Zen has many tricks (or
upaya) to try and lure the heroic ego into acting on its assumption that it could "attain" to realization through effort and practice. Sufism does this also. But all that is really necessary is for the ego to see through itself. And when it does, there is the understanding that it gained nothing it didn't already have, but had simply failed to see.

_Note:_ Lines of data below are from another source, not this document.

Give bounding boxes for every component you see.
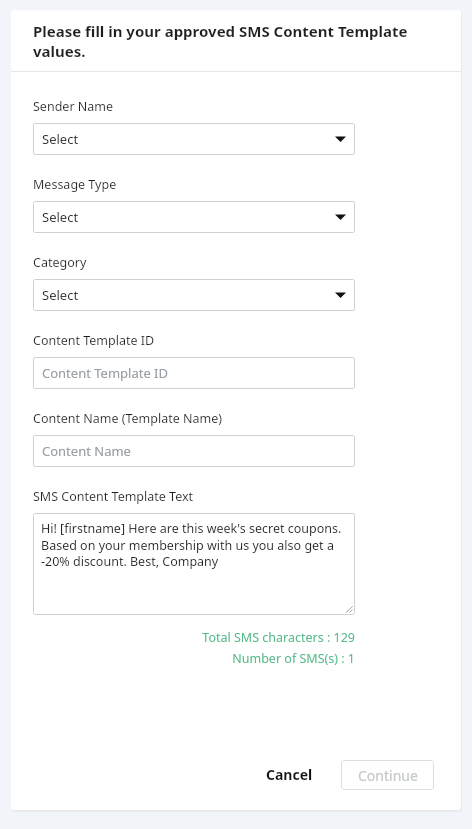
staticText: Sender Name <box>33 98 114 115</box>
staticText: Cancel <box>266 765 313 784</box>
staticText: Content Name <box>42 442 131 460</box>
staticText: Select <box>42 286 79 304</box>
staticText: Category <box>33 254 87 271</box>
button[interactable]: Select <box>33 201 355 233</box>
button[interactable]: Hi! [firstname] Here are this week's sec… <box>33 513 355 615</box>
staticText: Content Name (Template Name) <box>33 410 223 427</box>
staticText: Content Template ID <box>42 364 168 382</box>
button[interactable]: Content Template ID <box>33 357 355 389</box>
button[interactable]: Select <box>33 123 355 155</box>
staticText: Number of SMS(s) : 1 <box>232 650 355 667</box>
button[interactable]: Content Name <box>33 435 355 467</box>
button[interactable]: Continue <box>341 760 434 790</box>
staticText: Content Template ID <box>33 332 155 349</box>
button[interactable]: Select <box>33 279 355 311</box>
staticText: Select <box>42 130 79 148</box>
staticText: Message Type <box>33 176 117 193</box>
staticText: Continue <box>358 766 418 785</box>
button[interactable]: Cancel <box>256 757 323 792</box>
staticText: Total SMS characters : 129 <box>202 629 355 646</box>
staticText: Hi! [firstname] Here are this week's sec… <box>41 520 348 569</box>
staticText: Please fill in your approved SMS Content… <box>33 21 461 61</box>
staticText: SMS Content Template Text <box>33 488 194 505</box>
staticText: Select <box>42 208 79 226</box>
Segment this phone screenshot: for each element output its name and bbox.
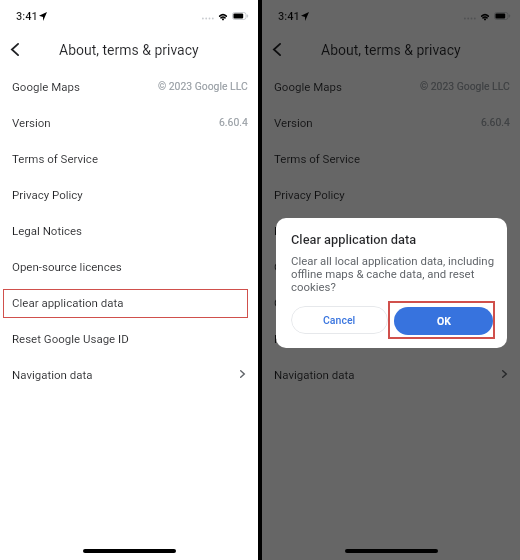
staticText: Clear application data [12,296,124,309]
button[interactable]: Reset Google Usage ID [262,320,520,356]
staticText: Reset Google Usage ID [274,332,391,345]
button[interactable]: Navigation data [0,356,258,392]
button[interactable]: Privacy Policy [262,176,520,212]
staticText: Privacy Policy [274,188,345,201]
staticText: 3:41 [278,10,300,23]
staticText: Version [12,116,51,129]
button[interactable]: Legal Notices [0,212,258,248]
staticText: About, terms & privacy [59,42,199,58]
button[interactable]: Google Maps [262,68,520,104]
staticText: 3:41 [16,10,38,23]
button[interactable]: Version [0,104,258,140]
staticText: Reset Google Usage ID [12,332,129,345]
button[interactable]: Open-source licences [262,248,520,284]
staticText: Cancel [323,314,356,326]
staticText: OK [437,315,451,327]
staticText: Navigation data [12,368,93,381]
button[interactable]: Legal Notices [262,212,520,248]
staticText: Legal Notices [274,224,345,237]
button[interactable]: Version [262,104,520,140]
staticText: Terms of Service [274,152,360,165]
button[interactable]: Navigation data [262,356,520,392]
button[interactable]: Reset Google Usage ID [0,320,258,356]
staticText: 6.60.4 [481,116,510,128]
button[interactable]: OK [394,307,493,335]
button[interactable]: Back [265,37,289,61]
staticText: © 2023 Google LLC [158,80,248,92]
button[interactable]: Privacy Policy [0,176,258,212]
button[interactable]: Cancel [291,306,388,334]
staticText: Terms of Service [12,152,98,165]
staticText: Navigation data [274,368,355,381]
staticText: Clear all local application data, includ… [291,254,498,293]
button[interactable]: Terms of Service [0,140,258,176]
staticText: Clear application data [274,296,386,309]
staticText: Version [274,116,313,129]
button[interactable]: Google Maps [0,68,258,104]
button[interactable]: Open-source licences [0,248,258,284]
staticText: Open-source licences [12,260,122,273]
staticText: Google Maps [12,80,80,93]
staticText: © 2023 Google LLC [420,80,510,92]
staticText: Google Maps [274,80,342,93]
staticText: Open-source licences [274,260,384,273]
button[interactable]: Back [3,37,27,61]
staticText: Clear application data [291,232,417,247]
staticText: About, terms & privacy [321,42,461,58]
button[interactable]: Clear application data [0,284,258,320]
staticText: 6.60.4 [219,116,248,128]
button[interactable]: Terms of Service [262,140,520,176]
button[interactable]: Clear application data [262,284,520,320]
staticText: Privacy Policy [12,188,83,201]
staticText: Legal Notices [12,224,83,237]
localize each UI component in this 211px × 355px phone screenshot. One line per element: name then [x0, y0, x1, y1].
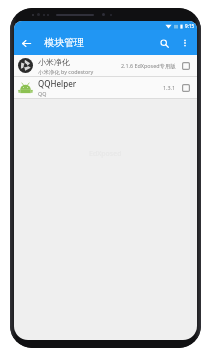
staticText: 1.3.1: [163, 84, 176, 91]
button[interactable]: Back: [14, 31, 38, 55]
button[interactable]: More options: [175, 33, 195, 53]
button[interactable]: Enable 小米净化: [179, 59, 193, 73]
staticText: QQ: [38, 90, 47, 97]
staticText: 小米净化: [38, 57, 70, 67]
staticText: 模块管理: [44, 36, 84, 49]
staticText: 小米净化 by codestory: [38, 68, 94, 75]
button[interactable]: Search: [153, 32, 175, 54]
button[interactable]: 小米净化: [14, 55, 197, 76]
button[interactable]: Enable QQHelper: [179, 81, 193, 95]
staticText: 9:15: [185, 23, 195, 29]
staticText: QQHelper: [38, 78, 77, 89]
staticText: 2.1.6 EdXposed专用版: [121, 62, 176, 69]
button[interactable]: QQHelper: [14, 77, 197, 98]
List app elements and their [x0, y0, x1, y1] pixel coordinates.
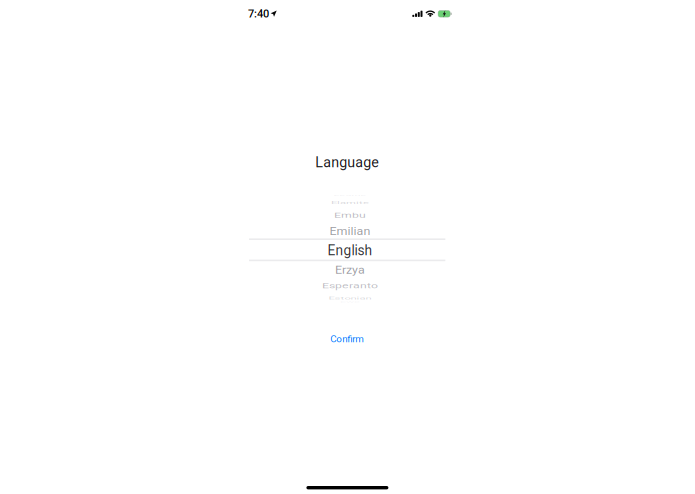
staticText: Erzya — [335, 263, 365, 277]
staticText: Esperanto — [322, 278, 378, 293]
staticText: Embu — [334, 208, 366, 222]
staticText: Ewe — [340, 296, 360, 308]
staticText: English — [327, 242, 372, 259]
staticText: Language — [315, 154, 379, 171]
staticText: Elamite — [331, 196, 369, 209]
button[interactable]: Confirm — [310, 330, 384, 347]
staticText: Estonian — [328, 292, 371, 305]
staticText: Emilian — [329, 224, 370, 239]
staticText: Confirm — [330, 333, 364, 345]
staticText: 7:40 — [248, 7, 269, 20]
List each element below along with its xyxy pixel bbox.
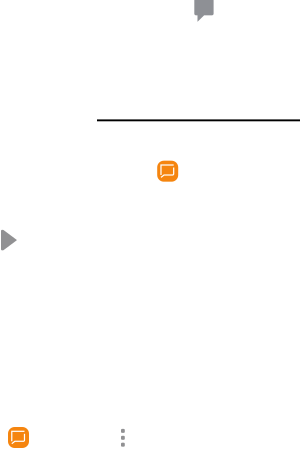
button[interactable]: New message	[157, 161, 178, 182]
button[interactable]: Play	[1, 230, 18, 251]
button[interactable]: Messages	[8, 427, 29, 448]
button[interactable]: Messages	[194, 0, 214, 22]
button[interactable]: More	[121, 429, 125, 447]
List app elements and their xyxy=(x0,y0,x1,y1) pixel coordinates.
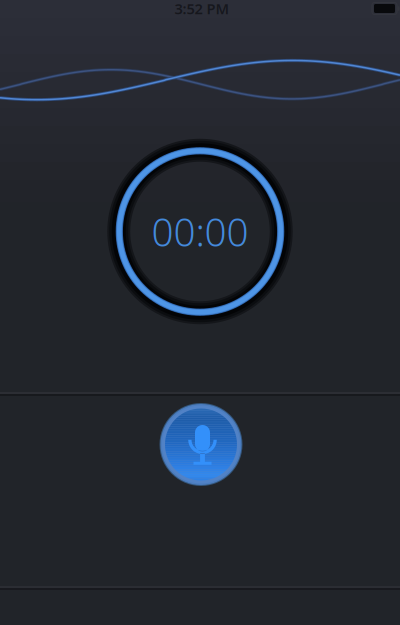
staticText: 3:52 PM xyxy=(174,0,230,18)
button[interactable]: Record xyxy=(156,400,246,490)
staticText: 00:00 xyxy=(152,206,248,257)
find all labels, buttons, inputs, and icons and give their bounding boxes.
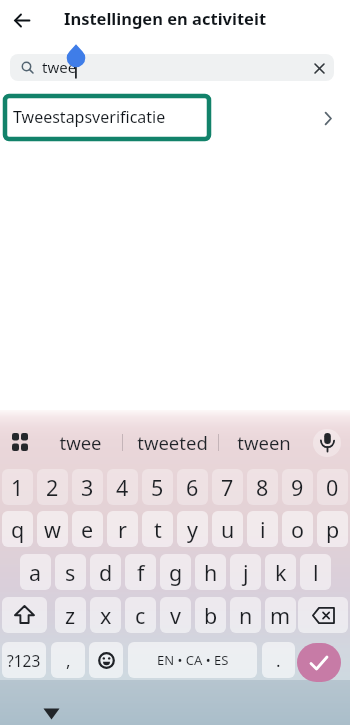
button[interactable]: m bbox=[265, 597, 296, 633]
button[interactable]: t bbox=[142, 511, 173, 547]
button[interactable]: y bbox=[177, 511, 208, 547]
button[interactable]: h bbox=[195, 554, 226, 590]
staticText: t bbox=[154, 515, 162, 544]
button[interactable]: EN • CA • ES bbox=[128, 642, 257, 678]
staticText: twee bbox=[59, 430, 102, 455]
button[interactable]: q bbox=[2, 511, 33, 547]
button[interactable]: 7 bbox=[212, 469, 243, 505]
button[interactable]: f bbox=[125, 554, 156, 590]
staticText: . bbox=[276, 649, 281, 672]
button[interactable]: 5 bbox=[142, 469, 173, 505]
staticText: m bbox=[270, 601, 291, 630]
button[interactable]: z bbox=[55, 597, 86, 633]
button[interactable]: s bbox=[55, 554, 86, 590]
button[interactable]: j bbox=[230, 554, 261, 590]
button[interactable]: 8 bbox=[247, 469, 278, 505]
button[interactable] bbox=[297, 643, 341, 682]
staticText: a bbox=[29, 558, 42, 587]
button[interactable]: 2 bbox=[37, 469, 68, 505]
staticText: Tweestapsverificatie bbox=[13, 106, 166, 128]
button[interactable]: 1 bbox=[2, 469, 33, 505]
button[interactable]: 0 bbox=[317, 469, 348, 505]
staticText: y bbox=[187, 515, 198, 544]
button[interactable]: tween bbox=[224, 426, 304, 458]
staticText: r bbox=[118, 515, 127, 544]
staticText: b bbox=[204, 601, 218, 630]
staticText: EN • CA • ES bbox=[157, 651, 229, 669]
button[interactable]: tweeted bbox=[126, 426, 218, 458]
staticText: k bbox=[275, 558, 287, 587]
button[interactable]: o bbox=[282, 511, 313, 547]
staticText: ?123 bbox=[7, 650, 41, 671]
staticText: h bbox=[204, 558, 218, 587]
staticText: , bbox=[66, 649, 71, 672]
button[interactable]: c bbox=[125, 597, 156, 633]
button[interactable]: 3 bbox=[72, 469, 103, 505]
button[interactable] bbox=[89, 642, 123, 678]
staticText: 6 bbox=[186, 473, 199, 502]
button[interactable]: u bbox=[212, 511, 243, 547]
button[interactable]: twee bbox=[54, 426, 106, 458]
button[interactable]: twee bbox=[10, 54, 334, 81]
button[interactable]: x bbox=[90, 597, 121, 633]
button[interactable]: 9 bbox=[282, 469, 313, 505]
button[interactable]: l bbox=[300, 554, 331, 590]
button[interactable] bbox=[298, 597, 348, 633]
button[interactable] bbox=[2, 597, 47, 633]
button[interactable] bbox=[31, 701, 71, 725]
staticText: q bbox=[11, 515, 25, 544]
staticText: o bbox=[291, 515, 305, 544]
staticText: i bbox=[260, 515, 266, 544]
staticText: l bbox=[313, 558, 319, 587]
button[interactable]: , bbox=[51, 642, 85, 678]
staticText: f bbox=[137, 558, 145, 587]
button[interactable]: r bbox=[107, 511, 138, 547]
staticText: j bbox=[243, 558, 249, 587]
button[interactable]: w bbox=[37, 511, 68, 547]
staticText: 8 bbox=[256, 473, 269, 502]
button[interactable] bbox=[4, 426, 36, 458]
staticText: twee bbox=[42, 57, 77, 77]
staticText: tween bbox=[237, 430, 291, 455]
button[interactable]: k bbox=[265, 554, 296, 590]
button[interactable]: e bbox=[72, 511, 103, 547]
button[interactable]: b bbox=[195, 597, 226, 633]
staticText: v bbox=[170, 601, 181, 630]
button[interactable]: n bbox=[230, 597, 261, 633]
staticText: 5 bbox=[151, 473, 164, 502]
staticText: Instellingen en activiteit bbox=[64, 7, 267, 29]
staticText: u bbox=[221, 515, 235, 544]
staticText: 2 bbox=[46, 473, 59, 502]
staticText: p bbox=[326, 515, 340, 544]
button[interactable]: v bbox=[160, 597, 191, 633]
staticText: 1 bbox=[11, 473, 24, 502]
staticText: s bbox=[65, 558, 76, 587]
staticText: 4 bbox=[116, 473, 129, 502]
button[interactable] bbox=[313, 429, 341, 457]
staticText: x bbox=[100, 601, 112, 630]
button[interactable]: d bbox=[90, 554, 121, 590]
staticText: z bbox=[65, 601, 76, 630]
staticText: g bbox=[169, 558, 183, 587]
staticText: c bbox=[135, 601, 146, 630]
staticText: w bbox=[44, 515, 61, 544]
button[interactable] bbox=[307, 56, 332, 81]
button[interactable]: 4 bbox=[107, 469, 138, 505]
staticText: 3 bbox=[81, 473, 94, 502]
staticText: tweeted bbox=[137, 430, 208, 455]
button[interactable] bbox=[6, 6, 38, 34]
button[interactable]: ?123 bbox=[2, 642, 46, 678]
staticText: n bbox=[239, 601, 253, 630]
staticText: 7 bbox=[221, 473, 234, 502]
button[interactable]: g bbox=[160, 554, 191, 590]
staticText: e bbox=[81, 515, 94, 544]
button[interactable]: a bbox=[20, 554, 51, 590]
button[interactable]: 6 bbox=[177, 469, 208, 505]
button[interactable]: p bbox=[317, 511, 348, 547]
button[interactable]: i bbox=[247, 511, 278, 547]
button[interactable]: Tweestapsverificatie bbox=[0, 88, 350, 148]
button[interactable]: . bbox=[262, 642, 295, 678]
staticText: 9 bbox=[291, 473, 304, 502]
staticText: 0 bbox=[326, 473, 339, 502]
staticText: d bbox=[99, 558, 113, 587]
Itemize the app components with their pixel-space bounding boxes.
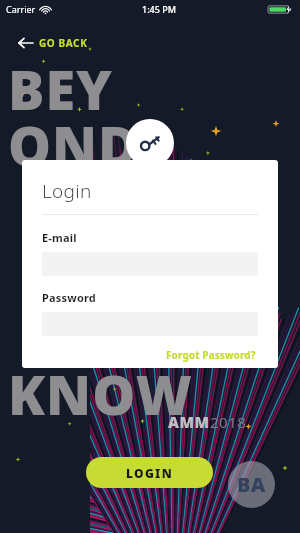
staticText: KNOW <box>8 357 193 431</box>
button[interactable]: Forgot Password? <box>164 346 258 364</box>
staticText: AMM <box>168 412 210 432</box>
staticText: 1:45 PM <box>142 3 176 15</box>
button[interactable]: GO BACK <box>14 33 92 53</box>
staticText: LOGIN <box>126 465 173 481</box>
staticText: OND <box>8 108 139 182</box>
staticText: 2018 <box>210 412 247 432</box>
staticText: BEY <box>8 52 113 126</box>
staticText: GO BACK <box>39 36 88 50</box>
staticText: Forgot Password? <box>166 348 256 362</box>
staticText: Password <box>42 290 97 305</box>
staticText: Carrier <box>6 3 36 15</box>
staticText: Login <box>42 178 92 204</box>
button[interactable]: LOGIN <box>86 457 213 488</box>
staticText: BA <box>237 471 266 498</box>
button[interactable]: BA account <box>228 461 275 508</box>
staticText: E-mail <box>42 230 77 245</box>
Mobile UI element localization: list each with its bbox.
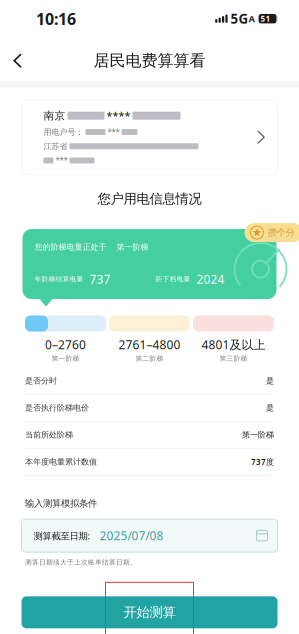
staticText: 开始测算 xyxy=(124,604,176,620)
staticText: 是 xyxy=(266,403,274,413)
staticText: 是否执行阶梯电价 xyxy=(25,403,89,413)
staticText: 2761–4800 xyxy=(118,336,180,352)
staticText: 0–2760 xyxy=(45,336,86,352)
staticText: 第二阶梯 xyxy=(136,354,164,363)
button[interactable]: 返回 xyxy=(0,40,46,82)
staticText: 江苏省 xyxy=(44,141,68,151)
staticText: 737度 xyxy=(251,456,274,467)
button[interactable]: 测算截至日期: xyxy=(22,519,278,552)
staticText: *** xyxy=(56,155,68,166)
staticText: **** xyxy=(106,109,130,123)
staticText: 南京 xyxy=(44,109,66,122)
staticText: 您户用电信息情况 xyxy=(98,191,202,207)
staticText: 2024 xyxy=(190,271,224,287)
staticText: 是否分时 xyxy=(25,376,57,386)
staticText: 测算日期须大于上次账单结算日期。 xyxy=(25,558,137,566)
staticText: 本年度电量累计数值 xyxy=(25,457,97,467)
staticText: 第一阶梯 xyxy=(52,354,80,363)
button[interactable]: 开始测算 xyxy=(22,596,278,628)
staticText: 用电户号： xyxy=(44,127,84,137)
staticText: 5G xyxy=(228,10,249,28)
staticText: 攒个分 xyxy=(268,227,294,238)
staticText: 第三阶梯 xyxy=(220,354,248,363)
staticText: 第一阶梯 xyxy=(242,430,274,440)
staticText: 第一阶梯 xyxy=(106,242,148,252)
staticText: 737 xyxy=(84,271,110,287)
staticText: A xyxy=(249,12,255,25)
staticText: 测算截至日期: xyxy=(34,529,90,542)
staticText: 当前所处阶梯 xyxy=(25,430,73,440)
staticText: *** xyxy=(108,127,120,137)
staticText: 居民电费算算看 xyxy=(94,51,206,70)
staticText: 4801及以上 xyxy=(202,336,266,352)
staticText: 您的阶梯电量正处于 xyxy=(34,242,106,252)
staticText: 是 xyxy=(266,376,274,386)
staticText: 10:16 xyxy=(36,8,76,29)
staticText: 输入测算模拟条件 xyxy=(25,498,97,509)
staticText: 2025/07/08 xyxy=(90,528,164,544)
staticText: 年阶梯结算电量 xyxy=(34,275,84,283)
staticText: 51 xyxy=(259,13,271,24)
staticText: 距下档电量 xyxy=(156,275,190,283)
button[interactable]: 南京 xyxy=(22,100,278,175)
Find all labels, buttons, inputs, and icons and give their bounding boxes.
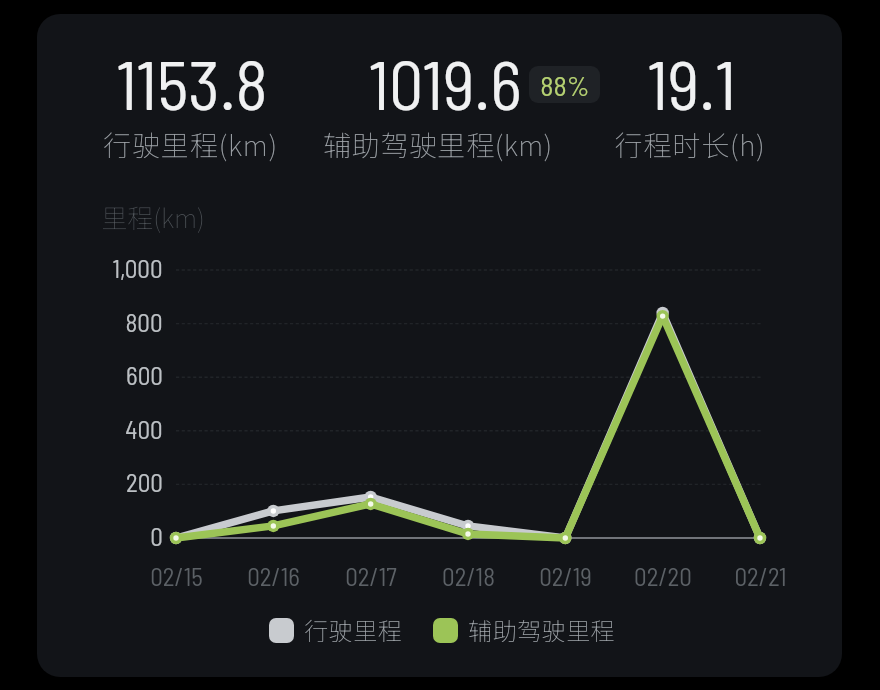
staticText: 辅助驾驶里程(km) [323, 124, 553, 165]
staticText: 辅助驾驶里程 [468, 612, 615, 642]
staticText: 400 [125, 414, 163, 444]
staticText: 1019.6 [368, 42, 522, 124]
staticText: 02/21 [734, 561, 787, 591]
staticText: 19.1 [647, 42, 736, 124]
button[interactable]: 行驶里程 [269, 615, 402, 645]
button[interactable]: 行驶里程 1153.8 公里 [76, 48, 308, 164]
staticText: 1153.8 [116, 42, 268, 124]
button[interactable]: 辅助驾驶占比 88% [529, 66, 600, 103]
staticText: 行驶里程(km) [103, 124, 278, 165]
staticText: 800 [125, 307, 163, 337]
staticText: 600 [126, 360, 163, 390]
staticText: 里程(km) [101, 198, 205, 236]
staticText: 02/16 [247, 561, 300, 591]
staticText: 02/19 [539, 561, 592, 591]
staticText: 02/17 [345, 561, 397, 591]
staticText: 02/18 [442, 561, 495, 591]
staticText: 1,000 [112, 253, 163, 283]
staticText: 200 [126, 467, 163, 497]
staticText: 行驶里程 [304, 612, 402, 642]
staticText: 0 [150, 521, 163, 551]
button[interactable]: 行程时长 19.1 小时 [596, 48, 786, 164]
button[interactable]: 辅助驾驶里程 [433, 615, 615, 645]
staticText: 02/15 [150, 561, 203, 591]
staticText: 行程时长(h) [614, 124, 766, 165]
button[interactable]: 行驶数据统计卡片 [37, 14, 842, 677]
button[interactable]: 辅助驾驶里程 1019.6 公里 [320, 48, 570, 164]
staticText: 02/20 [634, 561, 692, 591]
staticText: 88% [540, 68, 590, 102]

In other words, the highest religious realization is NOT an accomplishment - it is available at any moment for any person.
The esoteric/exoteric divide has long fascinated me, and it was the essence of my doctoral work.
What I discovered was that the difference between the two levels of understanding is not simply a product of doctrine alone - of choosing between a mystical reading of scriptures or a fundamentalist reading - but that the choice of doctrine expressed a difference in the individual's psychology.
The fundamentalist position involves a need to shore up and protect the ego of the believer, and so literalism (the language of the ego) prevails.
Those individuals capable of seeing through the ego-image identity are more likely to follow mystical readings of the religion, and perceive the "transcendent unity" of all religion.
Unfortunately, there seems to be something like 4-5% of any population capable of ego-transcendence, and so a popular mystical understanding seems unlikely.
The ego-needs of exoteric followers ensure the attitude that "my" religion is the "true" religion, so yours must be "wrong." And this causes all the strife.